= KSTAM =

Smart munition

The Korean Smart Top-Attack Munition (KSTAM) is a smart munition intended to be launched from the gun of a main battle tank, namely the South Korean K2 Black Panther. Comparable systems include Diehl Corporation's Spear, DRDO SAMHO, CMI Defence and Luch Falarick 120, Israeli Aerospace Industries LAHAT, Nexter Systems Polynege, Alliant Techsystems STAFF and MRM-KE, Raytheon Technologies MRM-CE, and the two final companies' TERM.

There are two variations of KSTAM. KSTAM-I and KSTAM-II. KSTAM-I is modeled after IMI's 105 mm Excalibur top-attack munition, while KSTAM-II is modeled after SMArt 155's Sensor Fuzed Smart Munition (SFSM) developed by Diehl. While the two systems significantly differ from one another, their concept remains the same to defeat enemy armor by attacking their most vulnerable spot, the top.

==History==
Not much is known about the KSTAM-I, other than the fact that It was based on the 105 mm Excalibur top-attack munition of the Israel Military Industries consisting of tandem warheads. It was to have a minimum range of 2.5 km with maximum being 5 km and the Muzzle velocity is 750 m/s.

It is speculated that the KSTAM-I has been abandoned in favor of KSTAM-II's higher capability, so the following article is largely concerned with KSTAM-II.

KSTAM-II was developed through technological cooperation between Poongsan and Diehl. It consists of Sensor Fuzed Smart Munition (SFSM) filled with EFP warheads. The KSTAM-II is launched from the 120 mm L55 main guns mounted on the K2 Black Panther main battle tanks that are to be fielded by the South Korean military, and will be used for attacking targets, stationary or moving, that are hidden behind obstacles.

Basically a guided anti-tank mortar munition, the KSTAM flies with the energy applied to it from the firing of the munition from the main gun. It does not possess any kind of propellants, and should not be confused as a missile or a rocket. The trajectory of the munition is curved, giving it a mortar- or artillery-like capability to strike targets taking cover behind obstacles. Its main use is to destroy entrenched and/or covered enemy vehicles that are unreachable with regular anti-tank shells due to the restrictions in terrain and/or hazards imposed upon the friendly vehicle.

==Design==
KSTAM consists of sensor fuzed smart munition, flight stabilization wing assembly, and base detonation fuze. Sensor fuzed smart munition consists of an EFP warhead made of tantalum, a safety and loading device, a multimode sensor and signal processing system consisting of millimeter band radar and infrared, and a flight and descent stabilization system. In addition, KSTAM consists of multimode sensors that combine MMW sensors and Infrared sensors, enabling attacks on targets that move without being affected by bad weather and jamming.
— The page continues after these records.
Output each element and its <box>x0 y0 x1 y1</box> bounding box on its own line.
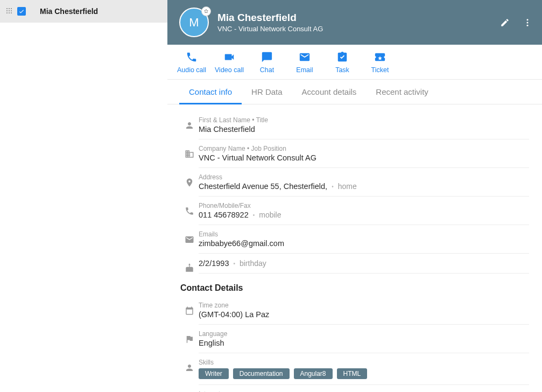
star-icon <box>203 9 209 14</box>
phone-field-icon <box>185 206 194 216</box>
edit-icon[interactable] <box>500 18 510 27</box>
favorite-badge[interactable] <box>201 6 211 16</box>
tabs: Contact info HR Data Account details Rec… <box>167 80 542 104</box>
drag-handle-icon[interactable] <box>6 8 13 15</box>
chat-button[interactable]: Chat <box>248 51 286 74</box>
skills-field-label: Skills <box>199 359 529 366</box>
cake-icon <box>185 263 194 273</box>
chat-icon <box>261 51 273 63</box>
tab-recent-activity[interactable]: Recent activity <box>366 80 438 104</box>
person-skills-icon <box>185 363 194 373</box>
header-actions <box>500 18 532 27</box>
audio-call-label: Audio call <box>177 66 206 74</box>
task-icon <box>336 51 348 63</box>
ticket-button[interactable]: Ticket <box>361 51 399 74</box>
video-icon <box>223 51 235 63</box>
skills-chips: Writer Documentation Angular8 HTML <box>199 367 529 379</box>
more-icon[interactable] <box>523 18 532 27</box>
task-label: Task <box>335 66 349 74</box>
contact-list-sidebar: Mia Chesterfield <box>0 0 167 392</box>
email-button[interactable]: Email <box>286 51 323 74</box>
svg-point-1 <box>527 22 529 23</box>
tab-contact-info[interactable]: Contact info <box>179 80 242 104</box>
email-field-label: Emails <box>199 230 529 238</box>
birthday-field-meta: birthday <box>240 259 266 268</box>
tab-hr-data[interactable]: HR Data <box>242 80 292 104</box>
person-icon <box>185 121 194 130</box>
name-field-value: Mia Chesterfield <box>199 125 255 134</box>
chat-label: Chat <box>260 66 274 74</box>
phone-icon <box>186 51 198 63</box>
calendar-icon <box>185 306 194 316</box>
timezone-field-label: Time zone <box>199 302 529 309</box>
phone-field-label: Phone/Mobile/Fax <box>199 202 529 209</box>
contact-detail-panel: M Mia Chesterfield VNC - Virtual Network… <box>167 0 542 392</box>
company-field-label: Company Name • Job Position <box>199 145 529 152</box>
location-icon <box>185 178 194 187</box>
contact-list-item-label: Mia Chesterfield <box>40 7 98 16</box>
video-call-button[interactable]: Video call <box>210 51 248 74</box>
email-icon <box>299 51 311 63</box>
action-bar: Audio call Video call Chat Email Task Ti… <box>167 45 542 80</box>
skill-chip[interactable]: Documentation <box>233 368 290 379</box>
field-skills: Skills Writer Documentation Angular8 HTM… <box>180 355 529 385</box>
phone-field-meta: mobile <box>259 211 281 219</box>
svg-point-2 <box>527 24 529 26</box>
address-field-meta: home <box>338 182 357 191</box>
skill-chip[interactable]: Angular8 <box>294 368 333 379</box>
email-field-icon <box>185 235 194 244</box>
field-address: Address Chesterfield Avenue 55, Chesterf… <box>180 170 529 197</box>
select-contact-checkbox[interactable] <box>17 7 26 16</box>
address-field-value: Chesterfield Avenue 55, Chesterfield, <box>199 182 327 191</box>
video-call-label: Video call <box>215 66 244 74</box>
language-field-value: English <box>199 339 224 347</box>
contact-name: Mia Chesterfield <box>217 12 323 24</box>
tab-account-details[interactable]: Account details <box>292 80 367 104</box>
skill-chip[interactable]: Writer <box>199 368 229 379</box>
building-icon <box>185 149 194 159</box>
field-birthday: 2/2/1993 • birthday <box>180 256 529 274</box>
field-timezone: Time zone (GMT-04:00) La Paz <box>180 298 529 325</box>
header-text: Mia Chesterfield VNC - Virtual Network C… <box>217 12 323 33</box>
email-field-value: zimbabye66@gmail.com <box>199 239 284 248</box>
contact-details-title: Contact Details <box>180 283 529 293</box>
phone-field-value: 011 45678922 <box>199 211 249 219</box>
timezone-field-value: (GMT-04:00) La Paz <box>199 310 269 319</box>
task-button[interactable]: Task <box>323 51 361 74</box>
contact-list-item[interactable]: Mia Chesterfield <box>0 0 167 23</box>
field-language: Language English <box>180 327 529 353</box>
avatar-container: M <box>179 8 209 37</box>
field-email: Emails zimbabye66@gmail.com <box>180 227 529 254</box>
checkmark-icon <box>18 8 25 15</box>
field-company: Company Name • Job Position VNC - Virtua… <box>180 142 529 168</box>
contact-company: VNC - Virtual Network Consult AG <box>217 25 323 33</box>
audio-call-button[interactable]: Audio call <box>173 51 210 74</box>
field-interests: Interests Climbing <box>180 387 529 392</box>
name-field-label: First & Last Name • Title <box>199 116 529 124</box>
contact-header: M Mia Chesterfield VNC - Virtual Network… <box>167 0 542 45</box>
birthday-field-value: 2/2/1993 <box>199 259 229 268</box>
field-name: First & Last Name • Title Mia Chesterfie… <box>180 113 529 139</box>
avatar-initial: M <box>189 16 199 30</box>
field-phone: Phone/Mobile/Fax 011 45678922 • mobile <box>180 199 529 225</box>
company-field-value: VNC - Virtual Network Consult AG <box>199 153 316 162</box>
content-scroll[interactable]: First & Last Name • Title Mia Chesterfie… <box>167 104 542 392</box>
ticket-label: Ticket <box>371 66 389 74</box>
address-field-label: Address <box>199 173 529 181</box>
language-field-label: Language <box>199 330 529 338</box>
skill-chip[interactable]: HTML <box>337 368 368 379</box>
email-label: Email <box>296 66 313 74</box>
flag-icon <box>185 334 194 344</box>
svg-point-0 <box>527 19 529 20</box>
ticket-icon <box>374 51 386 63</box>
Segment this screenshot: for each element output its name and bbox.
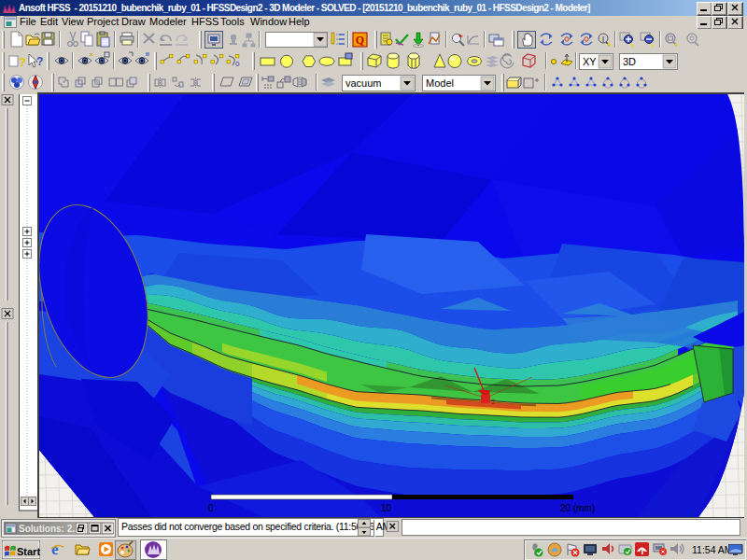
svg-text:Passes did not converge based: Passes did not converge based on specifi… — [121, 521, 390, 532]
svg-text:?: ? — [36, 55, 43, 68]
svg-text:vacuum: vacuum — [345, 77, 382, 89]
svg-text:e: e — [51, 540, 59, 558]
svg-text:10: 10 — [381, 503, 392, 513]
svg-text:Model: Model — [426, 77, 454, 89]
svg-text:2: 2 — [491, 398, 496, 406]
svg-text:I: I — [602, 35, 605, 44]
svg-text:0: 0 — [208, 503, 214, 513]
svg-text:3D: 3D — [623, 56, 636, 67]
svg-text:0: 0 — [235, 60, 240, 68]
svg-text:Q: Q — [356, 34, 364, 47]
svg-text:Solutions: 2...: Solutions: 2... — [19, 524, 80, 534]
svg-text:?: ? — [19, 55, 26, 69]
svg-text:20 (mm): 20 (mm) — [560, 503, 595, 513]
svg-text:Start: Start — [17, 546, 40, 557]
svg-text:XY: XY — [583, 56, 597, 67]
svg-text:11:54 AM: 11:54 AM — [692, 544, 733, 555]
The flight and descent stabilization system consists of a decelerating parachute and an autorotating parachute. The autorotating parachute is designed in a special canopy form through aerodynamic analysis to maintain a constant inclination angle, rotational speed, and descent speed when the sensor fuzed smart munition descents and search for targets. The sensor fuzed smart munition is separated from the wing assembly during flight at its highest altitude, the deceleration parachute deploys and descents at a speed of about 75 m/s. After the autorotating parachute is deployed, the sensor fuzed smart munition searches for the target while spirally descending at an inclination angle of 30 degrees, a rotation speed of 3 rps (180 rpm), and a descent speed of 13 m/s.

The warhead serves to penetrate the top of the target from a long distance after detonation. The material of the liner is tantalum and forms a penetrator under the pressure generated by the detonation of explosives. The explosively formed penetrator contains high kinetic energy, and after hitting the upper surface of the tank at a speed of about 2000 m/s, the lethal effect is maximized by "Behind armor fragmentation effect" in which not only the penetrator but also the inner armor of the tank destroyed by the penetrator forms fragments.

==Usage==
The launch vehicle does not need to be revealed in order to use the munition, as the munition is equipped with its own navigation and targeting systems and gives it fire-and-forget capability. The vehicle can be completely hidden behind obstacles and still be able to launch the munitions as long as there is enough clearing for the barrel to elevate.

After being fired, the munition will begin its travel towards over the designated area, aided by four fins to stabilize its flight, where it would deploy its parachutes to slow its descent, giving its target-acquisition radar and infrared sensors enough time to identify and acquire a target, then fire its EFP at the top of it.

The munition can be manually controlled in a limited fashion by the launch vehicle using a live data link feed.

The minimum range of the munition is 2 km, while the maximum range is 8 km.

==Launch vehicle==
The KSTAM is specifically designed for the CN08 120 mm guns mounted on the K2 Black Panther main battle tanks, and there are no other launch vehicles announced that are capable of firing such projectiles.